The second side starts as warm acoustic guitar, whispered vocals, swirling strings lead into Love's Riddle. What do you do when your love is untrue ... isn't an original question, but it’s a theme that has been mined consistently through the years. The start of Fandango continues the same feel before an up-tempo middle section lifts things out of the low down feeling that had prevailed for the preceding four and a bit minutes, which is quite long enough for that sort of thing to last. A couple of dramatic chords and we’re back to the whispered vocals. It’s a pleasant exercise in contrasts.
A swirl of strings and finger-picked acoustic guitar leads into Nothing Lasts. As usual with Miller’s lyrics the words aren’t too deep, but the message is stated fairly simply and if they’re a string of sentiments you’ve heard many times before, maybe that’s because they’re describing something that most of us have felt at some time. There’s a tasteful call and response element in there as well. The album closes with Journey From Eden, a ballad that works in some of the same ground Miller was mining as far back as Children of the Future. Again, while the lyrics aren’t going to end up in an anthology of Rock’s deepest poets, if the point of the exercise is to create something that people can identify with without travelling too far into navel-gazing Miller succeeded reasonably well for mine.

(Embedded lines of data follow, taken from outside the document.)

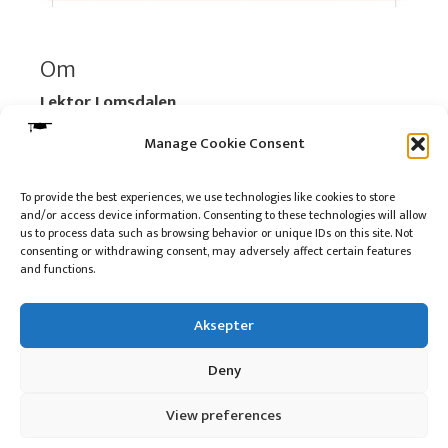
Om
Lektor Lomsdalen
Organisasjonsnummer:
920 712 312 MVA
Manage Cookie Consent
Vipps: 517696
To provide the best experiences, we use technologies like cookies to store
and/or access device information. Consenting to these technologies will allow
Les mer:
Om selskapet
us to process data such as browsing behavior or unique IDs on this site. Not
Les mer:
Om reklame på podkasten
consenting or withdrawing consent, may adversely affect certain features
and functions.
Kontakt meg
Aksepter
Deny
10 på topp i 2022
View preferences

Like most of its predecessors Recall The Beginning.... didn’t have too much impact on the charts. I’d been sufficiently enthused by the album to line up for The Joker and Fly Like An Eagle when they came out, and the successes Miller had with the next couple of albums was enough to seal his future direction. Unfortunately, given events in London and New York in the late seventies, that wasn’t a direction I was keen on following.